[Dataset records]
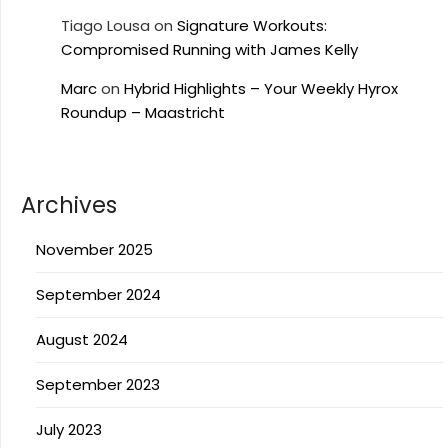
Tiago Lousa
on
Signature Workouts:
Compromised Running with James Kelly
Marc
on
Hybrid Highlights – Your Weekly Hyrox
Roundup – Maastricht
Archives
November 2025
September 2024
August 2024
September 2023
July 2023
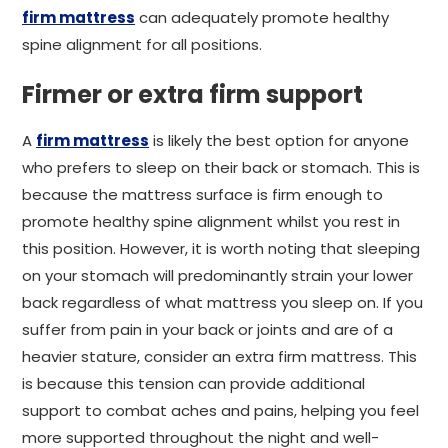
firm mattress
can adequately promote healthy
spine alignment for all positions.
Firmer or extra firm support
A
firm mattress
is likely the best option for anyone
who prefers to sleep on their back or stomach. This is
because the mattress surface is firm enough to
promote healthy spine alignment whilst you rest in
this position. However, it is worth noting that sleeping
on your stomach will predominantly strain your lower
back regardless of what mattress you sleep on. If you
suffer from pain in your back or joints and are of a
heavier stature, consider an extra firm mattress. This
is because this tension can provide additional
support to combat aches and pains, helping you feel
more supported throughout the night and well-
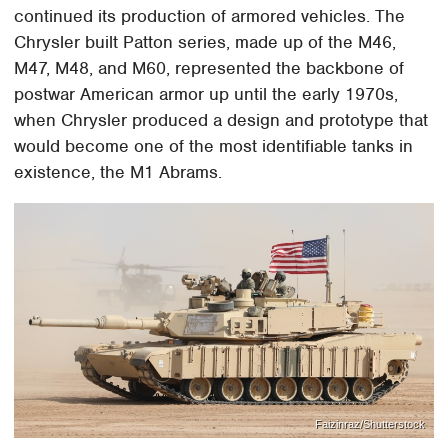
continued its production of armored vehicles. The
Chrysler built Patton series, made up of the M46,
M47, M48, and M60, represented the backbone of
postwar American armor up until the early 1970s,
when Chrysler produced a design and prototype that
would become one of the most identifiable tanks in
existence, the M1 Abrams.
Faizinraz/Shutterstock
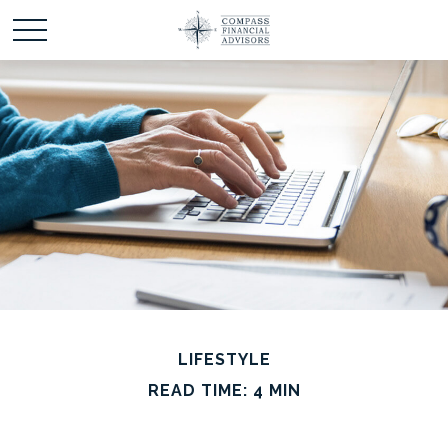
LIFESTYLE
READ TIME: 4 MIN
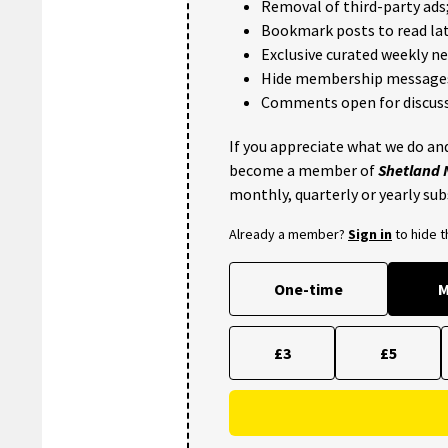
Removal of third-party ads
Bookmark posts to read lat
Exclusive curated weekly n
Hide membership message
Comments open for discuss
If you appreciate what we do and
become a member of
Shetland
monthly, quarterly or yearly sub
Already a member?
Sign in
to hide 
One-time
M
£3
£5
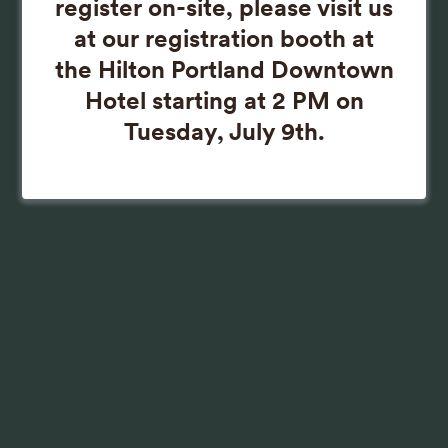
register on-site, please visit us
at our registration booth at
the Hilton Portland Downtown
Hotel starting at 2 PM on
Tuesday, July 9th.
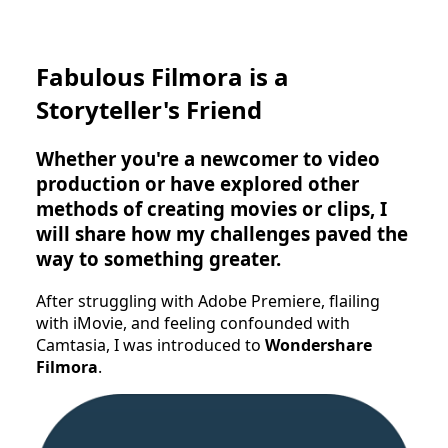
Fabulous Filmora is a
Storyteller's Friend
Whether you're a newcomer to video
production or have explored other
methods of creating movies or clips, I
will share how my challenges paved the
way to something greater.
After struggling with Adobe Premiere, flailing
with iMovie, and feeling confounded with
Camtasia, I was introduced to
Wondershare
Filmora
.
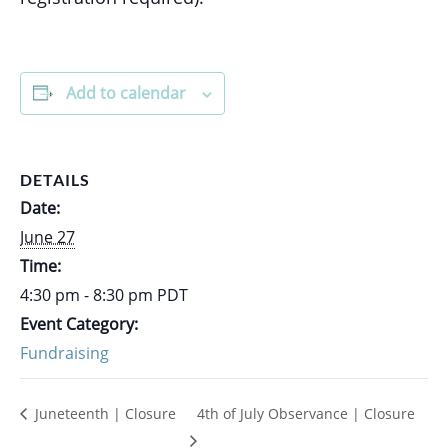
Add to calendar
DETAILS
Date:
June 27
Time:
4:30 pm - 8:30 pm
PDT
Event Category:
Fundraising
Juneteenth | Closure
4th of July Observance | Closure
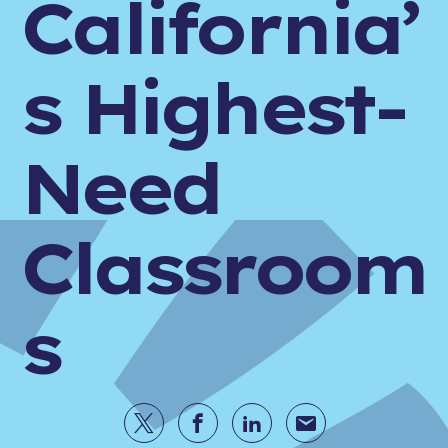
California’
s Highest-
Need
Classroom
s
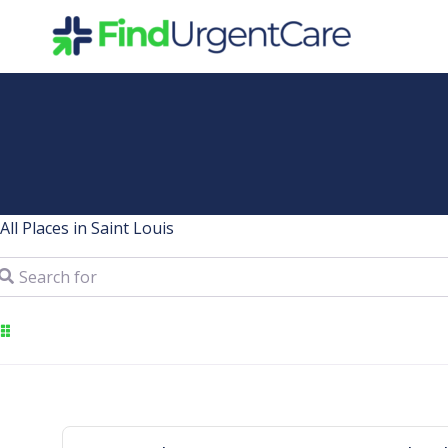
Skip
to
content
All Places in Saint Louis
arch for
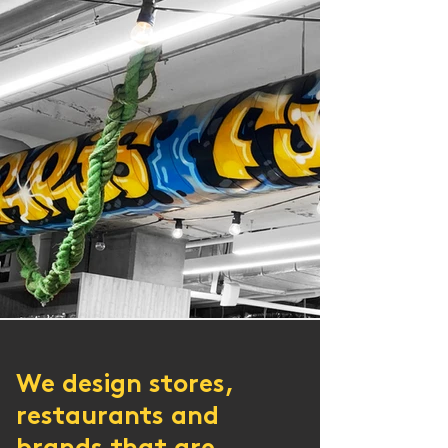
​We design stores,
restaurants and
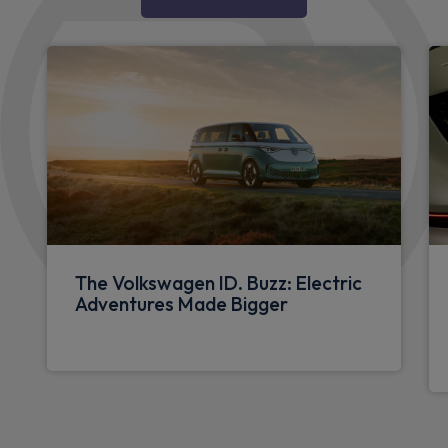
The Volkswagen ID. Buzz: Electric
Adventures Made Bigger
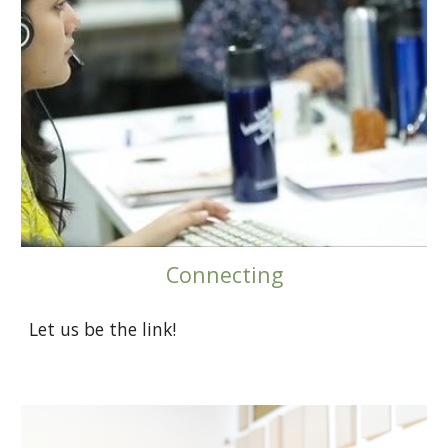
Connecting
Let us be the link!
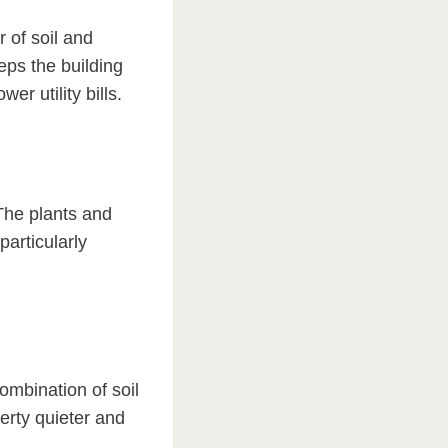
 of soil and
eps the building
r utility bills.
 The plants and
particularly
ombination of soil
perty quieter and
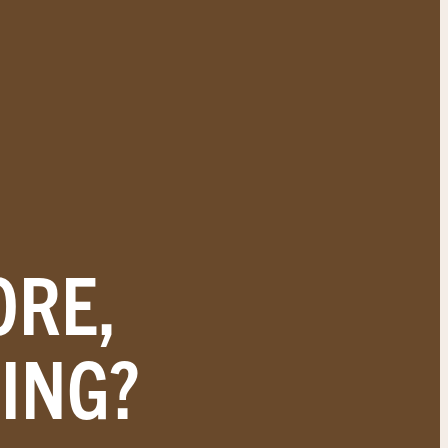
ORE,
ING?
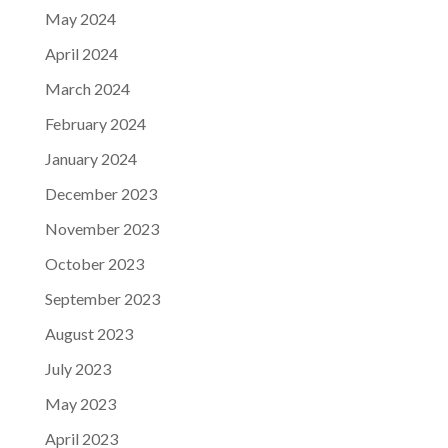
May 2024
April 2024
March 2024
February 2024
January 2024
December 2023
November 2023
October 2023
September 2023
August 2023
July 2023
May 2023
April 2023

[INSTRUCTIONS FOR THE TASK] Search the data for "with". Copy every matching line.

[ANSWER TO THIS EXERCISE]
Compromised Running with James Kelly
After struggling with Adobe Premiere, flailing
with iMovie, and feeling confounded with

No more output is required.